**Material for the task:**
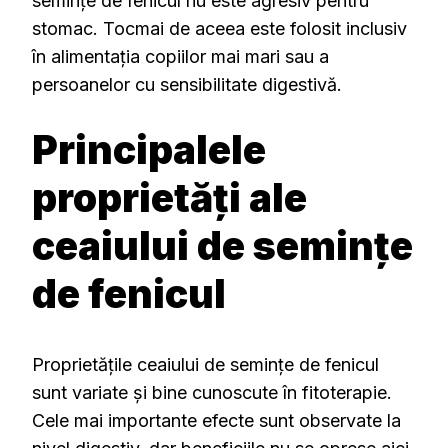
semințe de fenicul nu este agresiv pentru
stomac. Tocmai de aceea este folosit inclusiv
în alimentația copiilor mai mari sau a
persoanelor cu sensibilitate digestivă.
Principalele
proprietăți ale
ceaiului de semințe
de fenicul
Proprietățile ceaiului de semințe de fenicul
sunt variate și bine cunoscute în fitoterapie.
Cele mai importante efecte sunt observate la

**Problem statement:**
Return every entry above word for word, leaving pictures out.

**Solution to the problem:**
semințe de fenicul nu este agresiv pentru
stomac. Tocmai de aceea este folosit inclusiv
în alimentația copiilor mai mari sau a
persoanelor cu sensibilitate digestivă.
Principalele
proprietăți ale
ceaiului de semințe
de fenicul
Proprietățile ceaiului de semințe de fenicul
sunt variate și bine cunoscute în fitoterapie.
Cele mai importante efecte sunt observate la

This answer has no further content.